Segment Open

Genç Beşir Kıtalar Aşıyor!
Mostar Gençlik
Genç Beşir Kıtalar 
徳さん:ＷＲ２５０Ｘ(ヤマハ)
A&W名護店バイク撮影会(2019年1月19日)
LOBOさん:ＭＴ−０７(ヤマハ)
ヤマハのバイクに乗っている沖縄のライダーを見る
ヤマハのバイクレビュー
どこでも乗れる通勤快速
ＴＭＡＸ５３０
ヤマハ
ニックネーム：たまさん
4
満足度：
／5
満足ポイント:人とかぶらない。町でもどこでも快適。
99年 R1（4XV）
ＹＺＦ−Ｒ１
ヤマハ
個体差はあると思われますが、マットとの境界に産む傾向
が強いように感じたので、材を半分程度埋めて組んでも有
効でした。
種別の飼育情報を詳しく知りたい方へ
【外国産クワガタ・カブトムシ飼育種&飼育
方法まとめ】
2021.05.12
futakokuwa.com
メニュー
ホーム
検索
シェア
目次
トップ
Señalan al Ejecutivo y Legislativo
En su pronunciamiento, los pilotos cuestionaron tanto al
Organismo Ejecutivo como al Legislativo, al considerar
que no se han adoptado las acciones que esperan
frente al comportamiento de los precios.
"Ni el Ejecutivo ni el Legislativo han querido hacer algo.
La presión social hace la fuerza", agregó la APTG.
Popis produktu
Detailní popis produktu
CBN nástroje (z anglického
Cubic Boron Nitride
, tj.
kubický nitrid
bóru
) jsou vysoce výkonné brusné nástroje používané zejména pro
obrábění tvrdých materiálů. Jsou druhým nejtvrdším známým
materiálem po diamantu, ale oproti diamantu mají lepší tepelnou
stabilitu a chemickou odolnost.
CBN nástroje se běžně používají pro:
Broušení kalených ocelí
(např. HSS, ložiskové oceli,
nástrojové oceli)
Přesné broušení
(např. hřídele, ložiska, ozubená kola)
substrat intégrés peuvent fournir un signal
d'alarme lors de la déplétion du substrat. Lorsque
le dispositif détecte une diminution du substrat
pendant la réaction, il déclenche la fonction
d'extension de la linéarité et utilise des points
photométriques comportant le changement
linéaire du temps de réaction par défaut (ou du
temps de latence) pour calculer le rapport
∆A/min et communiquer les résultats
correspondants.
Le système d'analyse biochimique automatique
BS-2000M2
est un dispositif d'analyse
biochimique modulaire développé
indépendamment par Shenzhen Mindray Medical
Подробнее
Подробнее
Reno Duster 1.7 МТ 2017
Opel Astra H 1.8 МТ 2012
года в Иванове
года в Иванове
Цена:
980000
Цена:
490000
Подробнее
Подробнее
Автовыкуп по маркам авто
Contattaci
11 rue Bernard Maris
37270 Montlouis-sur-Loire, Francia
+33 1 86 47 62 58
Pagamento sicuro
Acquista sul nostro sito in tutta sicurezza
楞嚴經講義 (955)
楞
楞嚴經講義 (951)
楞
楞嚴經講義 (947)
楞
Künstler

Segment Closed

### What to work on
Each line above where the word "analyse" occurs should be returned in full.

### Task answer
Le système d'analyse biochimique automatique
est un dispositif d'analyse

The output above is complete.